StoxPlus Co-organizes with Singapore Business Group to Organize RAFFLES Night – Vietnam M&A Market: Opportunities for Foreign Investors
On 27th July 2017, StoxPlus supported SBG to organize the Raffles Night – Vietnam M&A Market: Opportunities For Foreign Investors at the prestigious Intercontinental Saigon. The event attracted more than 150 attendees.
M&A activities in Vietnam set new record high with a big jump in total deal value to US$10.15bn in 2016, increasing by almost 95% compared to the previous year. This demonstrates very strong capital inflows into Vietnam via M&A channels, and poses many opportunities for investors who are considering expanding business in Vietnam via M&A.
During the seminar, StoxPlus’ Chairman and CEO Thuan Nguyen, together with other key speakers shared in-depth reports about Vietnam M&A market trends for years and the most updated information about the major development in M&A activities, featured sectors, and especially discuss future investment opportunities from SOE (“State-owned Enterprise”) equitisation and State capital divestment process. This was a unique opportunity for attendants to get more insights about the investment trends and provides inputs for your business expansion in Vietnam.
The key take-away from the RAFFLES Night are:
1. Investment Trends: In addition to the traditional "consumerism" sectors which are the most active for foreign investors, the on-going sectorial trends for 2018 and the following years will be renewable energy (solar and wind power); Agribusiness and 3F (Feed-Farm-Food); Hard and Soft Infrastructure and Utilities.
For instance, if we look at the list of Vietnamese licensed Renewable Energy projects after the government raised the price to US $ 9.35 cents/kwh for solar power, the total investment needed for Vietnam would be about $ 6-7 billion at least before the due date 30 June 2019. Domestic investors will definitely need to seek capital and technology from foreign investors because the domestic players’ major strength is having local relationship.
Also, Vietnam's water supply sector would be become trendy because it is highly profitable and there are many opportunities for improvement and privatization of local water supply companies. At present, the consumption of water in Vietnam, including the cities is still very low and infrastructure must be invested heavily, including large industrial zones. Currently only 35% of Vietnamese have tapped water.
2. There have been many opportunities from SOEs’ equitisation, restructuring and divestment (also in the listed market). In fact, just over 500 SOEs will be equitized but bot the issue and opportunity are that the State still owns nearly 40% of the equitized companies on average and dominates in many sectors! Only state-owned capital from public companies that State owns more than 50%stake has reached $ 45 billion. Local and foreign investors will compete for this piece of cake in the next 5-10 years more! This process is much longer than Russian privatization of the 90's!

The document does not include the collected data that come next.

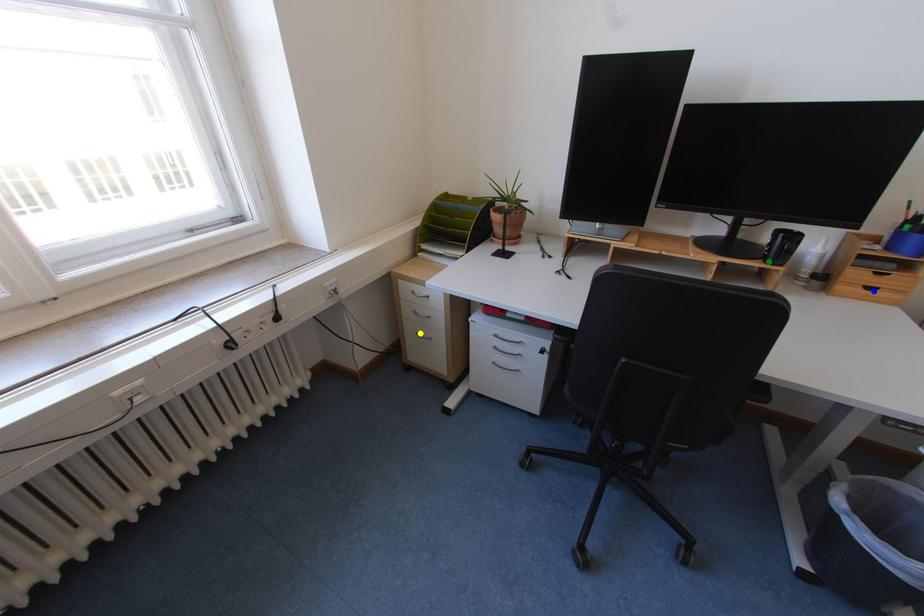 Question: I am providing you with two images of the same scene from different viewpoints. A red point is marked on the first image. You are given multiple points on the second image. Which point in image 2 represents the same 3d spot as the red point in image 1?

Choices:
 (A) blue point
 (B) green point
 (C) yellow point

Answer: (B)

3. Sectors such as banking, consumer finance and especially e-commerce and e-payment will also rebound as the banking sector still needs another 3-5 years to “clean up” and find exit for banks bought for zero cost.
Regarding consumer finance and e-payment, the whole market focuses on expanding personal loans without guarantee while paying via POS channels with the Mobile World, FPT Shop, Nguyen Kim, etc. has run out of room, especially electronic payment and payment intermediary platforms payment - because after 10 years of start-up and selection period, the Gross Merchandise Value through e-payment platform has almost doubled every year as the young people in Vietnam started real shopping instead of being interested in sensational news or chatting online. If financial institutions want to expand personal products, cards, microenterprise and household products, they have no other way but to go online and develop a database for data analytics! There will be no longer the model of hundreds of retail shops or outlets or personal financial consulting... those who expand will have to cutback and MOMO is a typical case.
4. Unlike some years ago, when many local businesses were struggling financially and distressed about their operations, the valuation of M&A deals has become more expensive. StoxPlus’ data showed that on average, it is 50% more expensive than that of listed shares in the same industry and some sectors have EV/EBITDA more than double that of the listed market! This is an excellent opportunity for the State to divest to tackle short term budget deficit or for owners of family companies to carry out succession planning or to divert business through transfers to new owners, especially foreign ones.